1. Given a point $x_k$
2. Derive descent direction $d_k \in R^n$ 

    i.e. $\nabla f(x_k)^T d^k < 0$

    Steepest Descent: Compute gradient at $x_k$
    
    $d_k = - \nabla f(x_k) $

3. Decide on a step-size $\alpha _k$

    Exact search: $ \alpha _k \in argmin_{\alpha >= 0} f(x_k + \alpha d_k)$

    Backtracking and other methods can also be used

4. Transition to the next point

    $x_{k+1} = x_k + \alpha _k d_k$

# Towards a General Newton-Raphson Method

Issues so far with 1-D:
- Only applicable to single dimension
- Algorithm may cycle
- It may fail to find a descent direction as we are not checking if min or max approx 
- It may converge to a saddle point or a local maximum

## Multivariate Newton-Raphson (2nd order)

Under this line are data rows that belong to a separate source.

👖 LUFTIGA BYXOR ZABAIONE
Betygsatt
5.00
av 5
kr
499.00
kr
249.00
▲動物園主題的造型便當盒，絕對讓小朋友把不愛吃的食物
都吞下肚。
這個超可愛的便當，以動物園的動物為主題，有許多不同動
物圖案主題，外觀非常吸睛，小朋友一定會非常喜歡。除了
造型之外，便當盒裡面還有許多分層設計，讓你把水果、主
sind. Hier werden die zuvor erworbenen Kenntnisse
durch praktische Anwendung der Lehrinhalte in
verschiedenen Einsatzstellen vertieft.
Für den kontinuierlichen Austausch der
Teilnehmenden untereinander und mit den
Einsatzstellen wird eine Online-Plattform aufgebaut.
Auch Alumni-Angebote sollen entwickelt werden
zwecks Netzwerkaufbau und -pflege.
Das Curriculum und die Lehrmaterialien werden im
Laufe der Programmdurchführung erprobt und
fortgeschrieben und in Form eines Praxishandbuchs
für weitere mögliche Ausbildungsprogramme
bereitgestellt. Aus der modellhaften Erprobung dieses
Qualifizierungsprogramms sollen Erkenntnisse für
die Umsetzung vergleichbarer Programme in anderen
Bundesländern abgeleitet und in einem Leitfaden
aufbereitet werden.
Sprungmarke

1. As in 1-D case we construct a **quadratic** approximation around the current iterated $x_k$

$f(x) \approx f(x_k) + \nabla f(x_k)^T(x - x_k) + \frac{1}{2}(x - x_k)^T \nabla ^2 f(x_k)(x - x_k) \triangleq q(x)$

2. Apply FONC to $q(x)$

$ 0 = \nabla q(x) = \nabla f(x_k) + \nabla ^2 f(x_k) (x - x_k)$

3. Assume that $\nabla ^2 f(x_k) \succsim 0$ (i.e. positive definite), then

$ x_{k + 1} = x_k - \nabla ^2 f(x_k)^{-1} \nabla f(x_k) $

In [9]:
import autograd.numpy as np
import autograd
np.set_printoptions(formatter={'float': lambda x: "{0:0.3f}".format(x)})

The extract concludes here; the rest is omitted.